RCA Camden was a budget record label introduced by RCA Victor in the 1950s.
The label was named after Camden, New Jersey, original home to the Victor Talking Machine Company, later RCA Victor. It specialized in reissuing historic classical and popular recordings from the extensive RCA Victor catalog. The long play albums originally sold for $1.98 retail and consisted of strictly monaural recordings, often drawn from 78-rpm masters. The label also issued 45-rpm "extended play" (EP) records, including contemporary singers such as Snooky Lanson and Jack Haskell, at a suggested retail price of 79 cents.

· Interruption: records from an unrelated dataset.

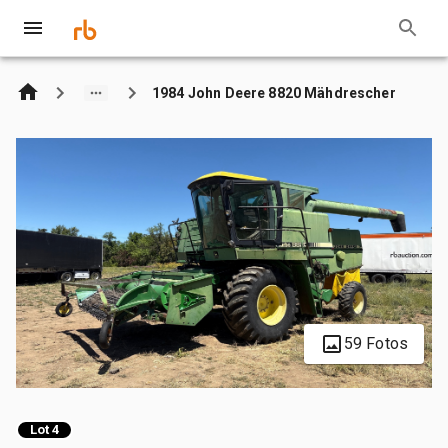
1984 John Deere 8820 Mähdrescher
59 Fotos
Lot 4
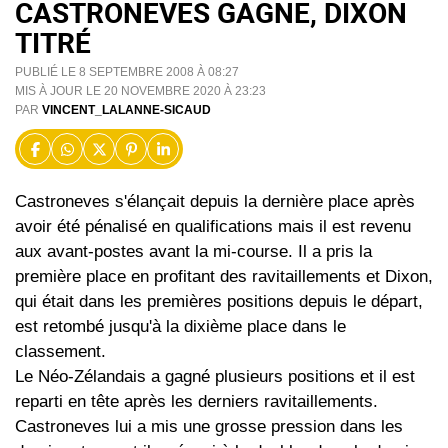
CASTRONEVES GAGNE, DIXON
TITRÉ
PUBLIÉ LE 8 SEPTEMBRE 2008 À 08:27
MIS À JOUR LE 20 NOVEMBRE 2020 À 23:23
PAR
VINCENT_LALANNE-SICAUD
Castroneves s'élançait depuis la dernière place après
avoir été pénalisé en qualifications mais il est revenu
aux avant-postes avant la mi-course. Il a pris la
première place en profitant des ravitaillements et Dixon,
qui était dans les premières positions depuis le départ,
est retombé jusqu'à la dixième place dans le
classement.
Le Néo-Zélandais a gagné plusieurs positions et il est
reparti en tête après les derniers ravitaillements.
Castroneves lui a mis une grosse pression dans les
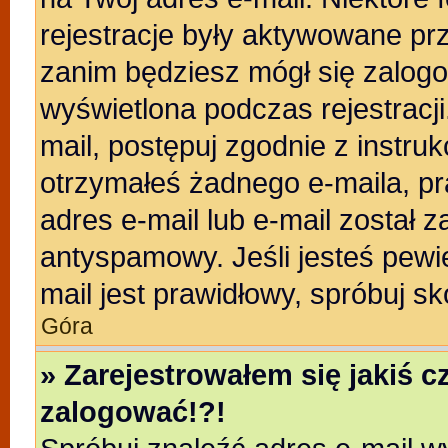
rejestracje były aktywowane prz
zanim będziesz mógł się zalogo
wyświetlona podczas rejestracji.
mail, postępuj zgodnie z instruk
otrzymałeś żadnego e-maila, p
adres e-mail lub e-mail został z
antyspamowy. Jeśli jesteś pewi
mail jest prawidłowy, spróbuj s
Góra
» Zarejestrowałem się jakiś c
zalogować!?!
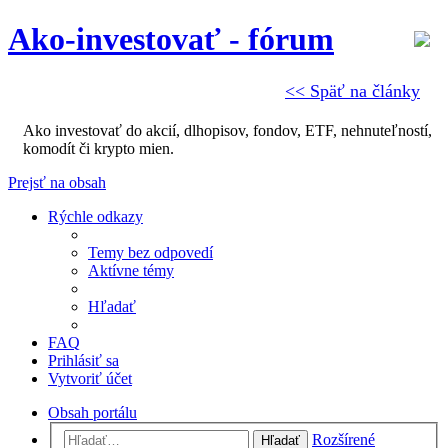
Ako-investovať - fórum
<< Späť na články
Ako investovať do akcií, dlhopisov, fondov, ETF, nehnuteľností,
komodít či krypto mien.
Prejsť na obsah
Rýchle odkazy
Temy bez odpovedí
Aktívne témy
Hľadať
FAQ
Prihlásiť sa
Vytvoriť účet
Obsah portálu
Rozšírené
Hľadať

RCA Victor originally reissued its older classical symphonic recordings on the Camden label using the real names of the orchestras involved. But soon, to avoid competing with modern recordings by the same orchestras, they adopted a series of pseudonyms. Here is a partial listing of the real orchestras and their pseudonyms:
The RCA Victor Symphony Orchestra was a New York City "pick-up" orchestra drawn from members of the NBC Symphony Orchestra and the New York Philharmonic Orchestra. The New York City Symphony Orchestra, created by Leopold Stokowski in the 1940s, recorded for RCA Victor and some of its recordings were issued on Camden under the name "Sutton Symphony Orchestra," not to be confused with a British orchestra with the same name.
In the mid 1950s, RCA Camden began dabbling in rhythm & blues and, later, rock and roll releases, issuing, for example, an EP of such songs by "The Honey Dreamers". About 1958, Camden began releasing stereo albums and subsequently issued popular recordings by the Oslo Philharmonic Orchestra, The Living Strings and Living Voices.